In Peru, Dr. Luis Williams Pollo Rivera was jailed for allegedly rendering medical services to members of the Shining Path, a Marxist reel movement that has waged insurgency campaigns over the past three decades. At the trial, according to Freedom Now:

The only evidence presented was statements by Shining Path members, obtained under interrogation, that Dr. Pollo provided them with medical treatment between 1989-1991. Dr. Pollo strenuously denied these claims and several witnesses backed his version of events.

Of course, that defense is beside the point:

The act of providing medical treatment does not violate Peruvian or international law. On the contrary, doctors have an obligation to help the injured, regardless of their patients’ political affiliation, beliefs, or actions.

But such paradoxes are common in the ethical universe political prisoners inhabit: people who are criminalized for their beliefs quickly learn they can’t act on their ethics without consciously breaking the law.

Prisoners of conscience aren’t incompatible with democratic government, either. Equipped with the world’s largest prison system, the U.S. holds its share of folks who are considered political prisoners. Many are elders of 60s and 70s radical movements like American Indian activist Leonard Peltier, leftist journalist Mumia Abu-Jamal, and a handful of Puerto Rican Independistas.

In a report submitted to the United Nations Human Rights Council, the U.S. Human Rights Network argues that "[political prisoners/prisoners of war] receive excessive sentences and are routinely denied parole," despite plain evidence of "advancing age, deteriorating health, significant release plans and good prison records of these aging PP/POWs." These aging revolutionaries probably won’t take up arms again anytime soon, but at this point, the government’s fear is not insurrection, but the political currency of release: to free them would be to suggest their incarceration was never legitimate in the first place.

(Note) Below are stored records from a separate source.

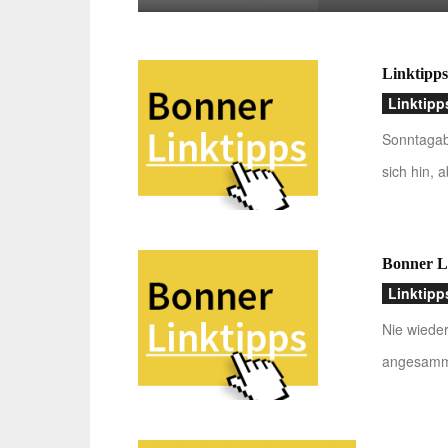
Linktipps
Linktipp
Sonntagab
sich hin, 
Bonner L
Linktipp
Nie wieder
angesamme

Moreover, the line between political prisoners and ordinary ones is blurring, as politics and criminalization collude in the post-9/11 counter-terrorist hysteria. Activists warn of a resurgence in the use of surveillance, informants, racial profiling and arbitrary detention that is reminiscent of the J. Edgar Hoover days. Human rights researcher Matt Easton recently wrote on how a culture of surveillance and fear enables authorities to harass, suppress, and even kill human rights defenders, whose activism earns them labels like "guerrillas, communists, or terrorists."

As a recent "Democracy Now!" investigation revealed, the use of informants and legal entrapment in counterterrorism gives the FBI perverse incentives to manipulate evidence to score an easy conviction and boost their terror-fighting credentials. In a more overtly political crackdown, recent FBI raids reported by antiwar and pro-Palestinian activists appear to be aimed at unearthing links to foreign political groups. In the absence of a Burma-like autocracy, the U.S. manages to justify suppression of dissent as a boon for freedom.

Media images of political dissidents appear to us as distant characters in a political drama: morally unassailable, romanticized victims. But the circumstances that produce political prisoners are rarely a clear-cut good-vs.-evil battle; and the politics of imprisonment aren’t necessarily about ideology or a few iconic leaders. Prison as an instrument of social control exploits the mental crawl space between fear and obedience, corroding the divide between freedom and captivity itself. Sometimes it’s not the imprisoned who most need emancipation; even on the outside we’re less free than we think.